CNN  — 

Twenty days of lethal heat per year. Collapsed ecosystems. And more than 1 billion people displaced.

Those are all probable scenarios that could devastate societies by 2050 if swift and dramatic action isn’t taken to curb climate change, according to a think tank report backed by a former Australian military chief.

The paper, by the Melbourne-based Breakthrough National Center for Climate Restoration, is not a scientific study, but an attempt to model future scenarios based on existing research.

It paints a bleak future in which more than a billion people are displaced, food production drops off and some of the world’s most populous cities are left partially abandoned.

Its foreword is written by Chris Barrie, a retired admiral and former head of the Australian Defense Force, who said that “after nuclear war, human-induced global warming is the greatest threat to human life on the planet.”

“A doomsday future is not inevitable,” he notes. “But without immediate drastic action our prospects are poor.”

Andrew King, a climate science lecturer at the University of Melbourne who was not involved in the report, said its findings were “plausible,” although he did not expect human civilization to end in 2050.

“Without a doubt (climate change) is a huge threat to human civilization,” he said. “It’s the details that we need to pin down.”

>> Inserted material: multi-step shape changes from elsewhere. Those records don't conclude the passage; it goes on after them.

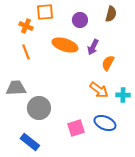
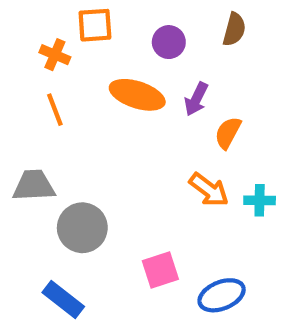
blue ellipse: (105, 123) -> (222, 295), moved, turned -45

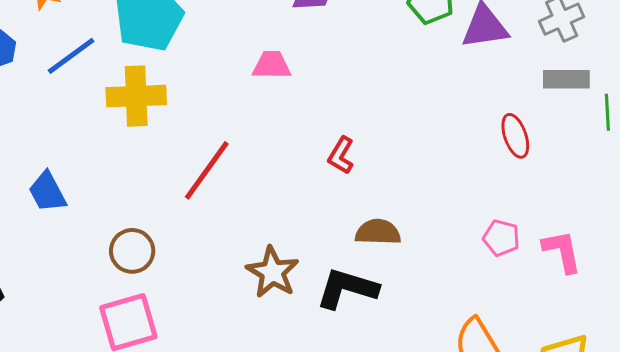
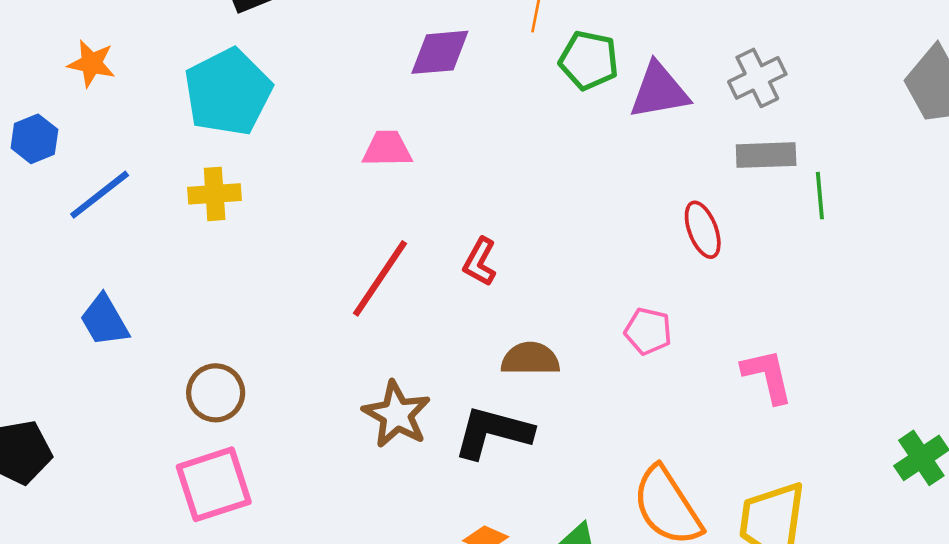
blue line: (71, 56) -> (100, 195), moved
yellow cross: (136, 96) -> (215, 194), size x0.7
red line: (207, 170) -> (380, 278), moved
pink pentagon: (501, 238) -> (648, 331), moved

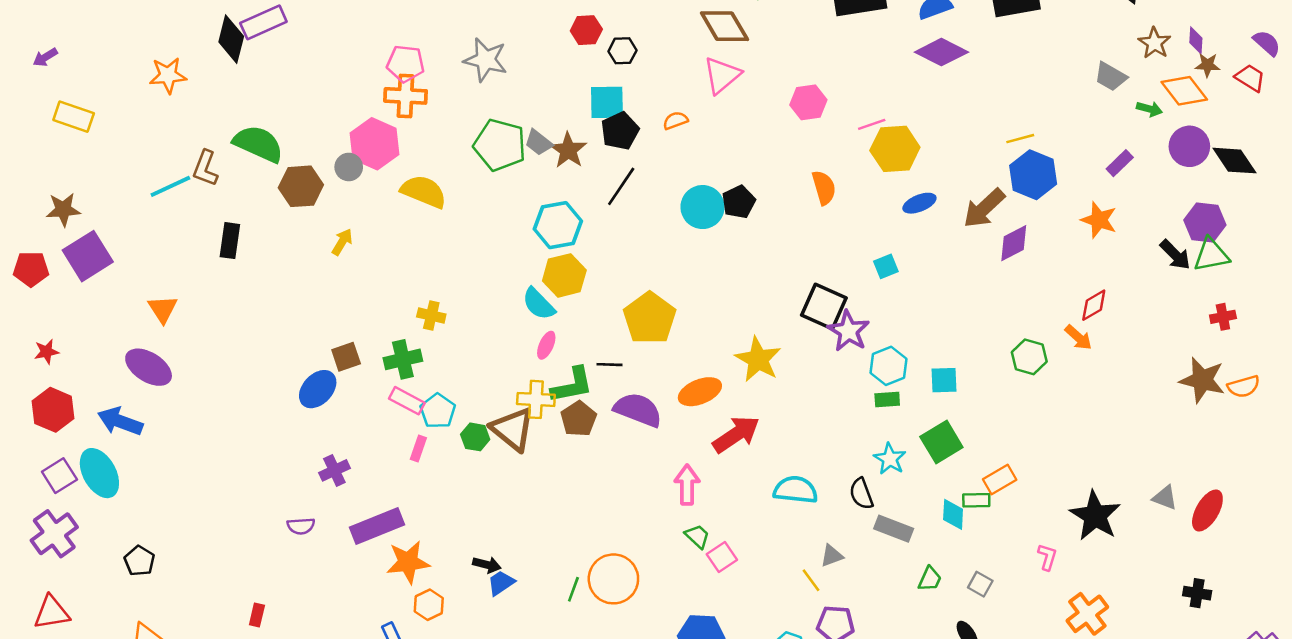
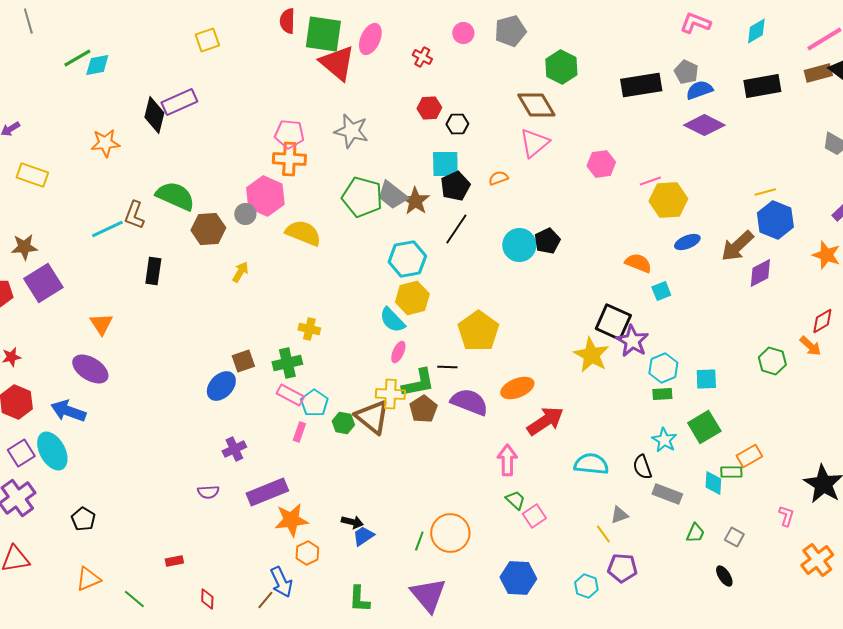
gray trapezoid: (539, 142) -> (392, 195), size x1.4
orange semicircle: (824, 188) -> (638, 263), moved, turned -52
yellow star: (758, 359) -> (591, 355), moved
red rectangle: (257, 615) -> (174, 561), turned 66

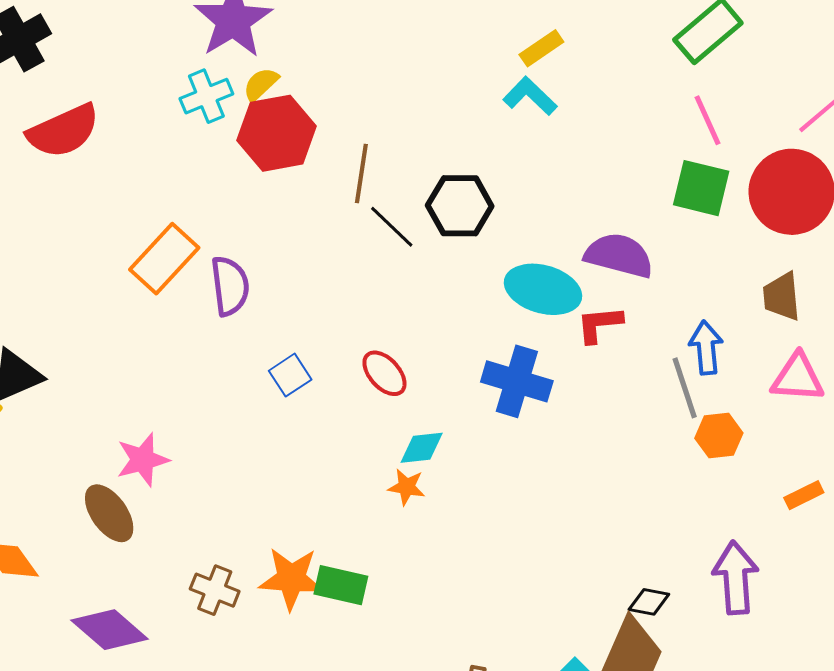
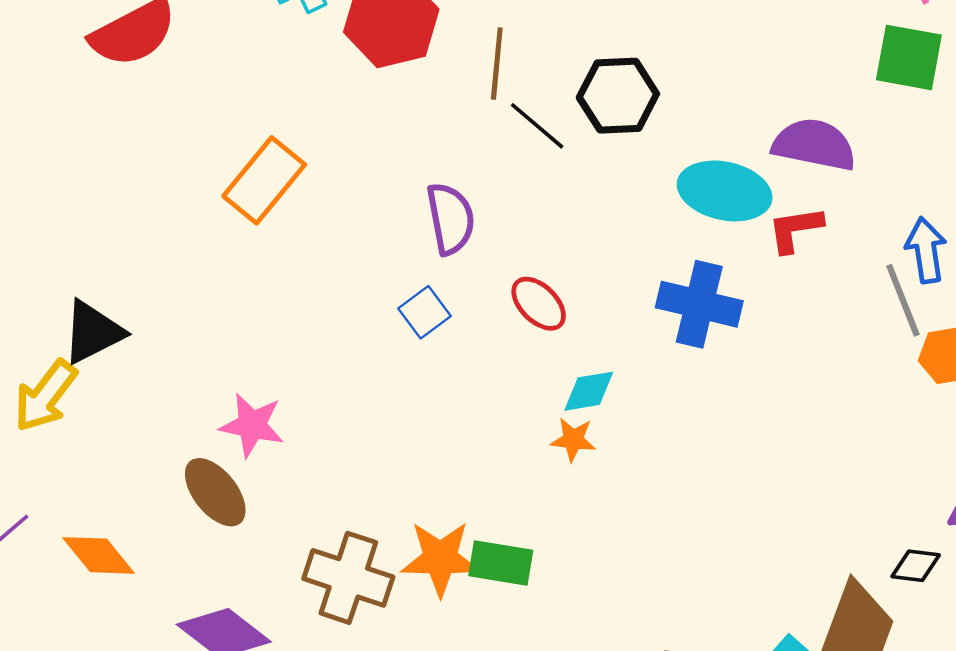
purple semicircle: (230, 286) -> (450, 219), moved
pink star: (143, 460) -> (252, 425), turned 30
brown cross: (215, 590) -> (348, 578), size x1.5
black diamond: (649, 602) -> (916, 566), moved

King said that while he expected all of the issues mentioned in the paper to be occurring by 2050 – such as displacement of people and food shortages – it remained to be seen how widespread they would be.

He noted that there were many factors aside from climate change that could have an impact on global security and how humans react to altered conditions, such as population growth and inter-governmental action.

Dire warnings

The future predicted by the report is one of potential global catastrophe.

Authors David Spratt and Ian Dunlop, both longtime climate researchers, warn that climate change at present poses a “near-to-mid-term existential threat to human civilization.”

They drew on existing scientific research and “scenario planning” to forecast that if global temperatures rise 3 degrees Celsius by 2050, 55% of the world’s population across 35% of its land area would experience more than 20 days of lethal heat per year, “beyond the threshold of human survivability.”